We face substantial competition which may result in others discovering, developing or commercializing products before or more successfully than we do.
     The development and commercialization of new drugs is highly competitive and competition is expected to increase. We face competition with respect to our current product candidates and any products we may seek to develop or commercialize in the future from major pharmaceutical companies, specialty pharmaceutical companies and biotechnology companies worldwide. For example, several large pharmaceutical and biotechnology companies currently market and sell products for the treatment of Fabry disease. These products include Genzyme Corporation’s Fabrazyme and Shire PLC’s Replagal. In addition, Genzyme Corporation and Actelion, Ltd. market and sell Cerezyme and Zavesca, respectively, for the treatment of Gaucher disease, and Genzyme Corporation markets and sells Myozyme for the treatment of Pompe disease. We are also aware of other enzyme replacement and substrate reduction therapies in development by third parties.
     Potential competitors also include academic institutions, government agencies and other public and private research organizations that conduct research, seek patent protection and establish collaborative arrangements for research, development, manufacturing and commercialization. Our competitors may develop products that are more effective, safer, more convenient or less costly than any that we are developing or that would render our product candidates obsolete or noncompetitive. Our competitors may also obtain FDA or other regulatory approval for their products more rapidly than we may obtain approval for ours. We may also face competition from off-label use of other approved therapies. There can be no assurance that developments by others that will not render our product candidates obsolete or noncompetitive either during the research phase or once the products reach commercialization.
     We believe that many competitors, including academic institutions, government agencies, public and private research organizations, large pharmaceutical companies and smaller more focused companies, are attempting to develop therapies for many of our target indications.
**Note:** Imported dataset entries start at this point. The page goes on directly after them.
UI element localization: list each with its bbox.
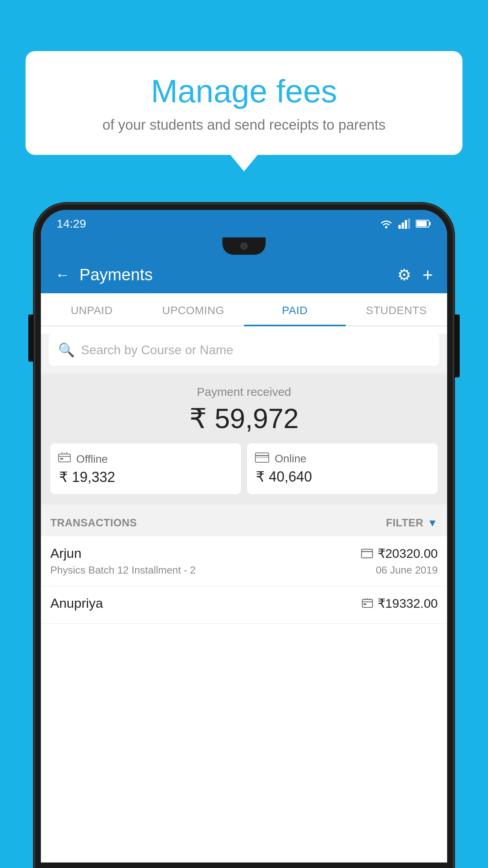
app-bar-right: ⚙ + <box>397 264 433 285</box>
transaction-row1-anupriya: Anupriya ₹19332.00 <box>50 596 438 611</box>
notch <box>222 237 266 255</box>
svg-rect-10 <box>60 458 63 460</box>
svg-rect-16 <box>362 600 372 607</box>
speech-bubble-container: Manage fees of your students and send re… <box>26 51 462 155</box>
transaction-row2: Physics Batch 12 Installment - 2 06 June… <box>50 564 438 576</box>
filter-button[interactable]: FILTER ▼ <box>386 517 438 529</box>
settings-button[interactable]: ⚙ <box>397 266 411 284</box>
bubble-subtitle: of your students and send receipts to pa… <box>49 117 439 133</box>
transactions-header: TRANSACTIONS FILTER ▼ <box>41 508 447 536</box>
transaction-amount-anupriya: ₹19332.00 <box>362 596 438 611</box>
offline-icon <box>58 452 71 466</box>
payment-total-amount: ₹ 59,972 <box>49 403 439 435</box>
transaction-row1: Arjun ₹20320.00 <box>50 546 438 561</box>
offline-card: Offline ₹ 19,332 <box>50 443 241 494</box>
tab-unpaid[interactable]: UNPAID <box>41 293 143 326</box>
svg-rect-6 <box>429 222 431 225</box>
amount-anupriya: ₹19332.00 <box>378 596 438 611</box>
search-icon: 🔍 <box>58 342 75 358</box>
payment-cards: Offline ₹ 19,332 <box>49 443 439 494</box>
battery-icon <box>416 219 431 228</box>
transaction-amount-arjun: ₹20320.00 <box>361 546 438 561</box>
phone-frame: 14:29 <box>35 204 453 868</box>
filter-icon: ▼ <box>427 517 438 529</box>
app-bar: ← Payments ⚙ + <box>41 256 447 293</box>
status-time: 14:29 <box>57 217 86 230</box>
status-icons <box>380 219 431 229</box>
transaction-name-arjun: Arjun <box>50 546 81 561</box>
offline-amount: ₹ 19,332 <box>59 469 115 485</box>
tab-students[interactable]: STUDENTS <box>346 293 448 326</box>
payment-received-label: Payment received <box>49 385 439 399</box>
transaction-name-anupriya: Anupriya <box>50 596 103 611</box>
svg-rect-14 <box>361 549 372 558</box>
online-payment-icon <box>361 549 373 558</box>
add-button[interactable]: + <box>422 264 433 285</box>
wifi-icon <box>380 219 393 229</box>
transaction-item-arjun[interactable]: Arjun ₹20320.00 Physics Batch 12 Install… <box>41 536 447 586</box>
search-input[interactable]: Search by Course or Name <box>81 343 233 357</box>
bubble-title: Manage fees <box>49 73 439 110</box>
offline-label: Offline <box>76 453 108 465</box>
svg-rect-2 <box>402 223 404 229</box>
status-bar: 14:29 <box>41 210 447 236</box>
tabs: UNPAID UPCOMING PAID STUDENTS <box>41 293 447 326</box>
offline-card-header: Offline <box>58 452 108 466</box>
app-bar-left: ← Payments <box>55 265 153 284</box>
online-icon <box>255 452 269 465</box>
offline-payment-icon <box>362 598 373 609</box>
transaction-date-arjun: 06 June 2019 <box>376 564 438 576</box>
online-amount: ₹ 40,640 <box>256 469 312 485</box>
back-button[interactable]: ← <box>55 267 70 283</box>
payment-received-section: Payment received ₹ 59,972 <box>41 373 447 504</box>
app-bar-title: Payments <box>79 265 153 284</box>
transactions-label: TRANSACTIONS <box>50 517 137 529</box>
tab-upcoming[interactable]: UPCOMING <box>143 293 244 326</box>
phone-screen: 14:29 <box>41 210 447 862</box>
signal-icon <box>398 219 410 229</box>
transaction-item-anupriya[interactable]: Anupriya ₹19332.00 <box>41 586 447 624</box>
notch-area <box>41 236 447 256</box>
online-card-header: Online <box>255 452 306 465</box>
svg-rect-8 <box>59 454 70 462</box>
content-area: 🔍 Search by Course or Name Payment recei… <box>41 334 447 624</box>
camera <box>240 243 248 250</box>
online-card: Online ₹ 40,640 <box>247 443 438 494</box>
online-label: Online <box>275 452 306 465</box>
svg-rect-1 <box>398 225 401 229</box>
svg-point-0 <box>385 226 387 228</box>
svg-rect-3 <box>405 220 407 229</box>
search-bar[interactable]: 🔍 Search by Course or Name <box>49 334 439 366</box>
svg-rect-18 <box>363 603 366 605</box>
tab-paid[interactable]: PAID <box>244 293 346 326</box>
speech-bubble: Manage fees of your students and send re… <box>26 51 462 155</box>
svg-rect-7 <box>416 221 427 226</box>
amount-arjun: ₹20320.00 <box>378 546 438 561</box>
transaction-course-arjun: Physics Batch 12 Installment - 2 <box>50 564 196 576</box>
svg-rect-4 <box>408 219 410 229</box>
filter-label: FILTER <box>386 517 423 529</box>
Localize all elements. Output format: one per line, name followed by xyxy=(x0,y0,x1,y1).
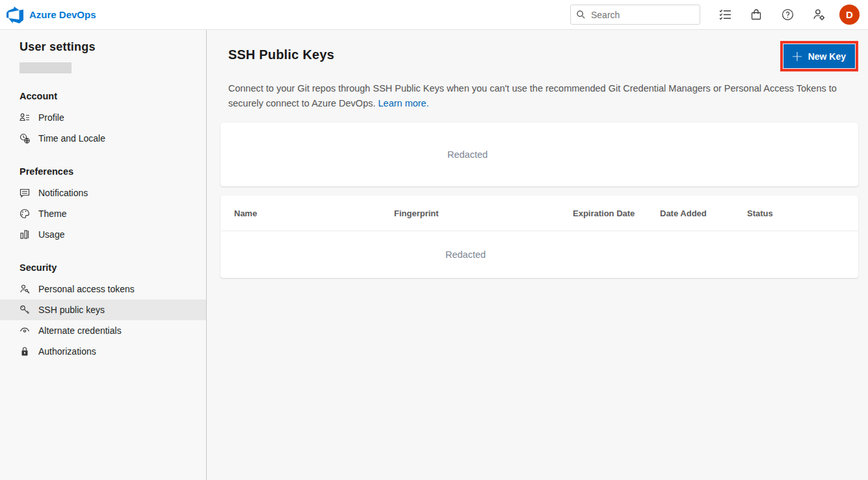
highlight-annotation-box: New Key xyxy=(780,41,858,71)
learn-more-link[interactable]: Learn more. xyxy=(378,98,429,108)
sidebar-item-authorizations[interactable]: Authorizations xyxy=(0,341,206,362)
section-header-security: Security xyxy=(0,262,206,273)
new-key-button-label: New Key xyxy=(808,51,846,62)
search-box[interactable] xyxy=(570,5,700,25)
sidebar-item-label: Personal access tokens xyxy=(38,284,135,294)
ssh-key-icon xyxy=(20,305,30,315)
sidebar-item-label: Usage xyxy=(38,229,64,240)
work-items-list-icon[interactable] xyxy=(718,8,731,21)
plus-icon xyxy=(793,52,802,61)
personal-access-tokens-icon xyxy=(20,284,30,294)
page-description: Connect to your Git repos through SSH Pu… xyxy=(228,81,858,111)
sidebar-title: User settings xyxy=(0,40,206,54)
sidebar-item-label: Theme xyxy=(38,208,67,219)
avatar[interactable]: D xyxy=(839,5,860,25)
sidebar-item-alternate-credentials[interactable]: Alternate credentials xyxy=(0,320,206,341)
redacted-user-name xyxy=(20,62,72,73)
redacted-row-text: Redacted xyxy=(445,249,486,260)
column-header-status: Status xyxy=(747,208,858,218)
profile-icon xyxy=(20,112,30,123)
sidebar-item-label: Time and Locale xyxy=(38,133,105,144)
notifications-icon xyxy=(20,188,30,198)
marketplace-bag-icon[interactable] xyxy=(750,8,763,21)
column-header-date-added: Date Added xyxy=(660,208,747,218)
sidebar-item-profile[interactable]: Profile xyxy=(0,107,206,128)
search-icon xyxy=(576,10,586,19)
sidebar-item-theme[interactable]: Theme xyxy=(0,203,206,224)
user-settings-icon[interactable] xyxy=(812,8,825,21)
brand-name: Azure DevOps xyxy=(29,9,96,20)
azure-devops-logo-icon xyxy=(7,6,23,23)
column-header-fingerprint: Fingerprint xyxy=(394,208,573,218)
sidebar-item-label: SSH public keys xyxy=(38,305,105,315)
redacted-banner-card: Redacted xyxy=(220,123,858,186)
main-content: SSH Public Keys New Key Connect to your … xyxy=(207,30,868,480)
authorizations-lock-icon xyxy=(20,346,30,357)
page-title: SSH Public Keys xyxy=(228,47,334,62)
azure-devops-home-link[interactable]: Azure DevOps xyxy=(7,6,96,23)
help-icon[interactable] xyxy=(781,8,794,21)
sidebar-item-label: Authorizations xyxy=(38,346,96,357)
new-key-button[interactable]: New Key xyxy=(783,44,855,68)
top-bar: Azure DevOps D xyxy=(0,0,868,30)
section-header-preferences: Preferences xyxy=(0,166,206,177)
sidebar-item-usage[interactable]: Usage xyxy=(0,224,206,245)
section-header-account: Account xyxy=(0,91,206,101)
description-text: Connect to your Git repos through SSH Pu… xyxy=(228,83,837,108)
sidebar-item-time-and-locale[interactable]: Time and Locale xyxy=(0,128,206,149)
sidebar-item-personal-access-tokens[interactable]: Personal access tokens xyxy=(0,279,206,299)
user-settings-sidebar: User settings Account Profile Time and L… xyxy=(0,30,207,480)
sidebar-item-label: Profile xyxy=(38,112,64,123)
table-row: Redacted xyxy=(220,231,858,278)
theme-palette-icon xyxy=(20,208,30,219)
usage-chart-icon xyxy=(20,229,30,240)
alternate-credentials-eye-icon xyxy=(20,325,30,336)
sidebar-item-ssh-public-keys[interactable]: SSH public keys xyxy=(0,299,206,320)
column-header-name: Name xyxy=(234,208,394,218)
redacted-banner-text: Redacted xyxy=(447,149,488,160)
table-header-row: Name Fingerprint Expiration Date Date Ad… xyxy=(220,196,858,231)
sidebar-item-label: Alternate credentials xyxy=(38,325,122,336)
column-header-expiration-date: Expiration Date xyxy=(573,208,660,218)
search-input[interactable] xyxy=(591,10,709,20)
sidebar-item-notifications[interactable]: Notifications xyxy=(0,183,206,203)
ssh-keys-table: Name Fingerprint Expiration Date Date Ad… xyxy=(220,196,858,278)
time-locale-icon xyxy=(20,133,30,144)
sidebar-item-label: Notifications xyxy=(38,188,88,198)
     Many of our competitors have significantly greater financial resources and expertise in research and development, manufacturing, preclinical testing, conducting clinical trials, obtaining regulatory approvals, prosecuting intellectual property rights and marketing approved products than we do. Smaller and other early stage companies may also prove to be significant competitors, particularly through collaborative arrangements with large and established companies. These third parties compete with us in recruiting and retaining qualified scientific and management personnel, establishing clinical trial sites and patient registration for clinical trials, as well as in acquiring technologies complementary to or necessary for our programs or advantageous to our business. In addition, if we obtain regulatory approvals for our products, manufacturing efficiency and marketing capabilities are likely to be significant competitive factors. We currently have no commercial manufacturing capability, sales force or marketing infrastructure. Further, many of our competitors have substantial resources and expertise in conducting collaborative arrangements, sourcing in-licensing arrangements and acquiring new business lines or businesses that are greater than our own.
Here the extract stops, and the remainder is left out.